**HOW TO COMPLETE THIS TASK:** Starting from the line with "and displacement." and going up to and including the line with "Main Types of", copy the listing below exactly. Leave all images out.

**DATA UNDER STUDY:**
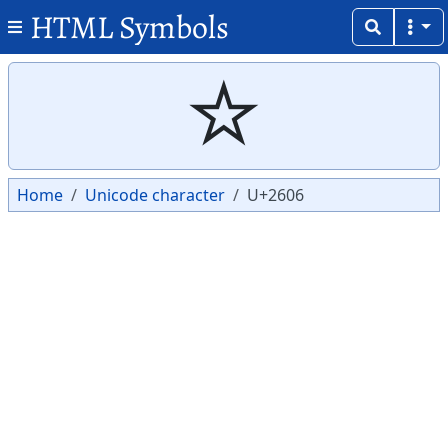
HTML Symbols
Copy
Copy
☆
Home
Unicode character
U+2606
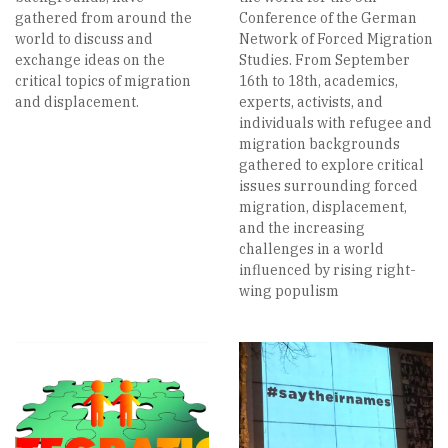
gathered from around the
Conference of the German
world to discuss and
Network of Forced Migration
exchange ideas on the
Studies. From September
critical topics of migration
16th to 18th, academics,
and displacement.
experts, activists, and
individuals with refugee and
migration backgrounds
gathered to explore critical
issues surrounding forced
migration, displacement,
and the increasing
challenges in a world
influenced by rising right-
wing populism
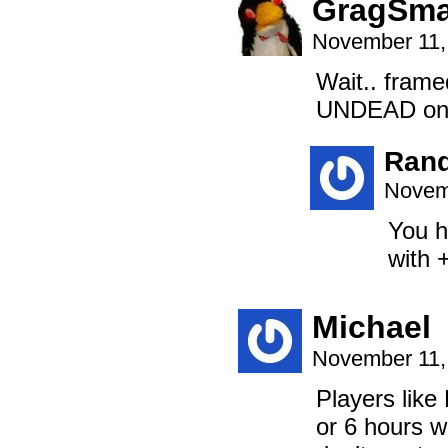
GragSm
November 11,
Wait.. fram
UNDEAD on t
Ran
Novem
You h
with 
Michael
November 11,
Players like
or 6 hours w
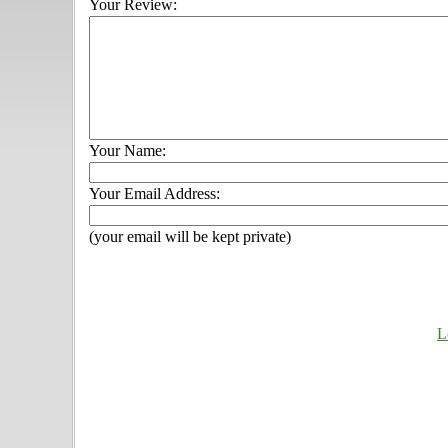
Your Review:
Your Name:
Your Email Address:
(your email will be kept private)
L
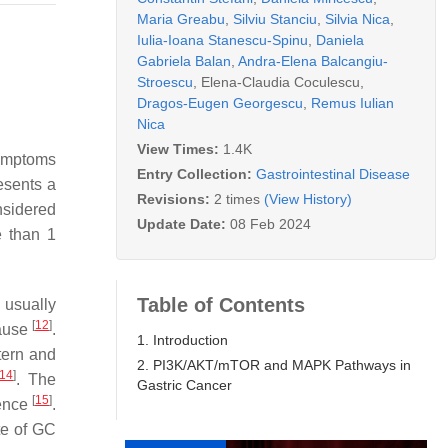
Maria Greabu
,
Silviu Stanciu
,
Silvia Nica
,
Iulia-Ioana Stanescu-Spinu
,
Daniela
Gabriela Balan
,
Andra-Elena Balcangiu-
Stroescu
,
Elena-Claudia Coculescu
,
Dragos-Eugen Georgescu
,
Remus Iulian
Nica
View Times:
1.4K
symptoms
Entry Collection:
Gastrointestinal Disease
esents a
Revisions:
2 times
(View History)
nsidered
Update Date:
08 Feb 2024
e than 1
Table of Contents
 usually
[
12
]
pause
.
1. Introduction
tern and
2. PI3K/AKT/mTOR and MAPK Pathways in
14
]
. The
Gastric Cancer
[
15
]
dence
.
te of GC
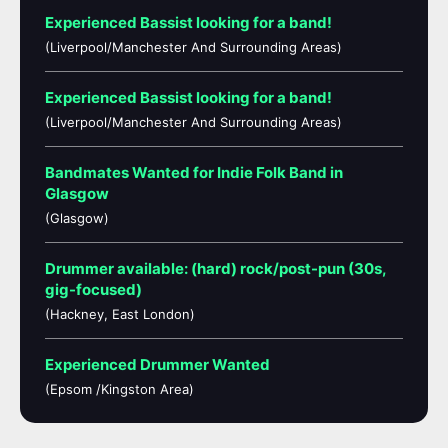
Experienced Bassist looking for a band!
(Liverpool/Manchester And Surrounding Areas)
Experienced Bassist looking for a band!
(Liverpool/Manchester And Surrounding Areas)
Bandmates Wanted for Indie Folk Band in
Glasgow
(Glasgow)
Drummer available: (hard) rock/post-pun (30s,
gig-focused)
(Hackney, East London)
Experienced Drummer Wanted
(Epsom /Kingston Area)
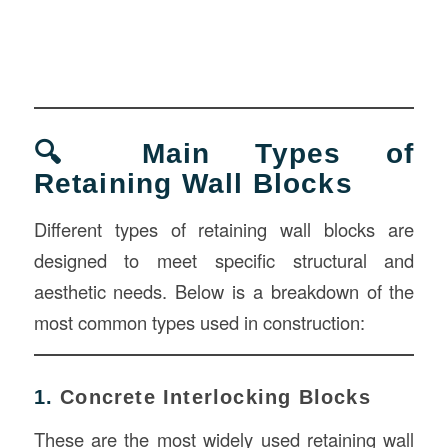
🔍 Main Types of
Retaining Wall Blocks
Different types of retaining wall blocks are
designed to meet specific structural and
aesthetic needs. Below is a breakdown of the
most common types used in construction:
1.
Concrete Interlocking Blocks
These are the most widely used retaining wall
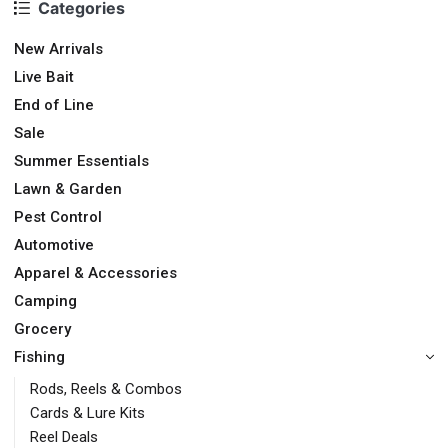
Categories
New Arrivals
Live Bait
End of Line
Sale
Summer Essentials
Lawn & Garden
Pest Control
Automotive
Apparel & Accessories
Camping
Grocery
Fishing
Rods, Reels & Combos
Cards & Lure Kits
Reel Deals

---

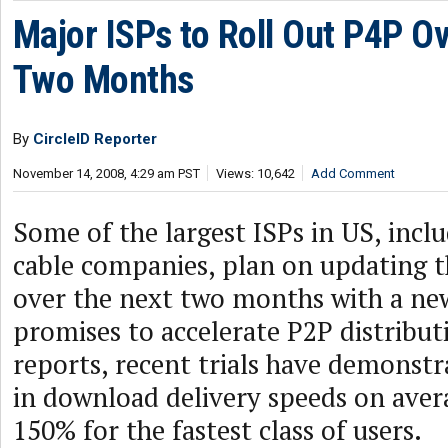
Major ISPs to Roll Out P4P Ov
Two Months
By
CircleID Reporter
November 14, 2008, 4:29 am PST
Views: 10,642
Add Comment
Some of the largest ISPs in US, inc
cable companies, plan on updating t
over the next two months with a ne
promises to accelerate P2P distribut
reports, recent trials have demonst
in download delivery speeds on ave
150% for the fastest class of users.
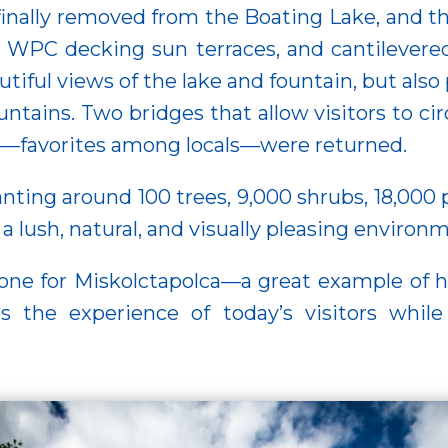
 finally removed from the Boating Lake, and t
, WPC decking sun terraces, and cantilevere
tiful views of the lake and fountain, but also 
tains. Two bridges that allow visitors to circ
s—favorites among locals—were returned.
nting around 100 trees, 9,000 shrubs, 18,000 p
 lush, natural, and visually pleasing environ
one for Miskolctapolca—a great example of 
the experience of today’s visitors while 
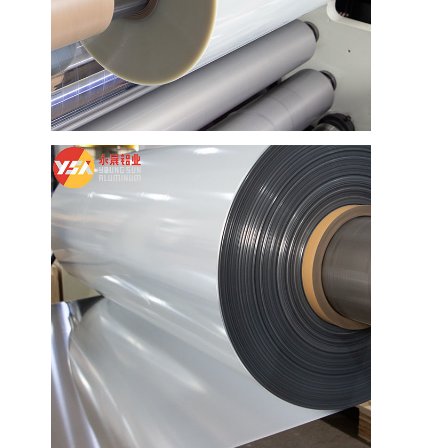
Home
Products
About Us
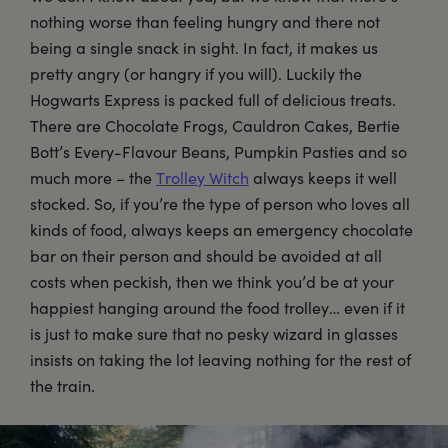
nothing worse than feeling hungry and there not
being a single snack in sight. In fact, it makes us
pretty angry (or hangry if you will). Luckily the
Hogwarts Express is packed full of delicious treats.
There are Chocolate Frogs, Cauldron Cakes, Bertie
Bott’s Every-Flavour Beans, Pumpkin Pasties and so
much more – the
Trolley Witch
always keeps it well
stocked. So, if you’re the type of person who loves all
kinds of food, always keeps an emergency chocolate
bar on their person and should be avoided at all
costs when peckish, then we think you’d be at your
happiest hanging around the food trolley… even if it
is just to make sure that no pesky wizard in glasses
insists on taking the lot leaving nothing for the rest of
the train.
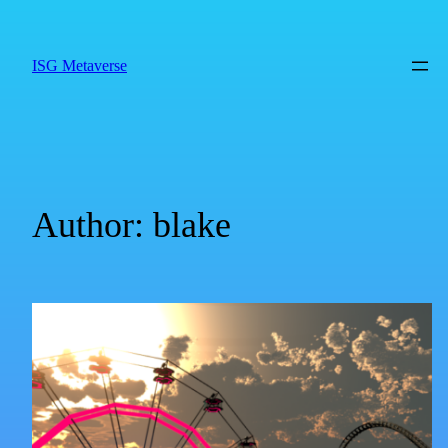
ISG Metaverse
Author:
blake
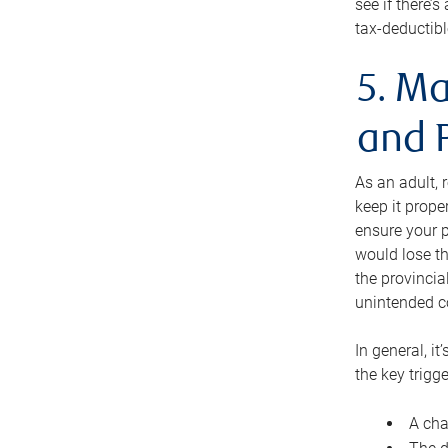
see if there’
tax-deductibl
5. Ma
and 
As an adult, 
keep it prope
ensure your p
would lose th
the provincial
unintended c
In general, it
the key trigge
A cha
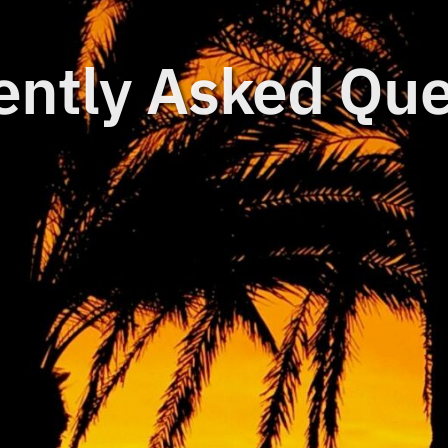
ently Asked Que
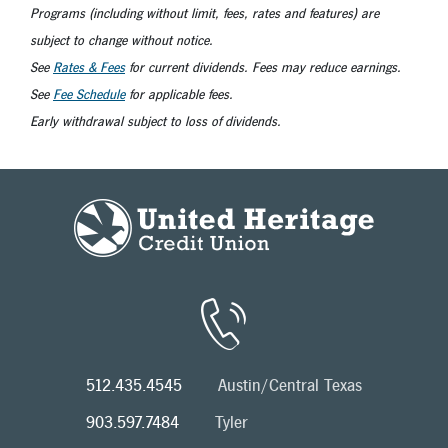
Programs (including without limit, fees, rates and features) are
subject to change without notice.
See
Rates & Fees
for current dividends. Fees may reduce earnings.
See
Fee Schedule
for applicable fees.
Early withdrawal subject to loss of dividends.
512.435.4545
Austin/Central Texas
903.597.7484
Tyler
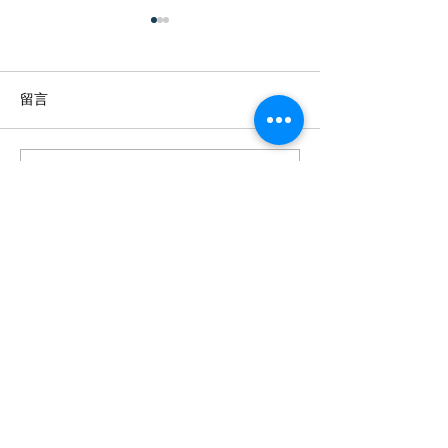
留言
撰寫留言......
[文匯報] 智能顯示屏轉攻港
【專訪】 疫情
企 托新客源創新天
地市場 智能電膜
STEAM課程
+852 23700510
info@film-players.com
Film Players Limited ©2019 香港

**EXPECTED ANSWER:**
and displacement.
experts, activists, and
individuals with refugee and
migration backgrounds
gathered to explore critical
issues surrounding forced
migration, displacement,
and the increasing
challenges in a world
influenced by rising right-
wing populism
GragSm
November 11,
Wait.. fram
UNDEAD on t
Ran
Novem
You h
with 
Michael
November 11,
Players like
or 6 hours w
Your Review:
Your Name:
Your Email Address:
(your email will be kept private)
L
Maria Greabu
,
Silviu Stanciu
,
Silvia Nica
,
Iulia-Ioana Stanescu-Spinu
,
Daniela
Gabriela Balan
,
Andra-Elena Balcangiu-
Stroescu
,
Elena-Claudia Coculescu
,
Dragos-Eugen Georgescu
,
Remus Iulian
Nica
View Times:
1.4K
symptoms
Entry Collection:
Gastrointestinal Disease
esents a
Revisions:
2 times
(View History)
nsidered
Update Date:
08 Feb 2024
e than 1
Table of Contents
 usually
[
12
]
pause
.
1. Introduction
tern and
2. PI3K/AKT/mTOR and MAPK Pathways in
14
]
. The
Gastric Cancer
[
15
]
dence
.
te of GC
Experienced Bassist looking for a band!
(Liverpool/Manchester And Surrounding Areas)
Experienced Bassist looking for a band!
(Liverpool/Manchester And Surrounding Areas)
Bandmates Wanted for Indie Folk Band in
Glasgow
(Glasgow)
Drummer available: (hard) rock/post-pun (30s,
gig-focused)
(Hackney, East London)
Experienced Drummer Wanted
(Epsom /Kingston Area)
🔍 Main Types of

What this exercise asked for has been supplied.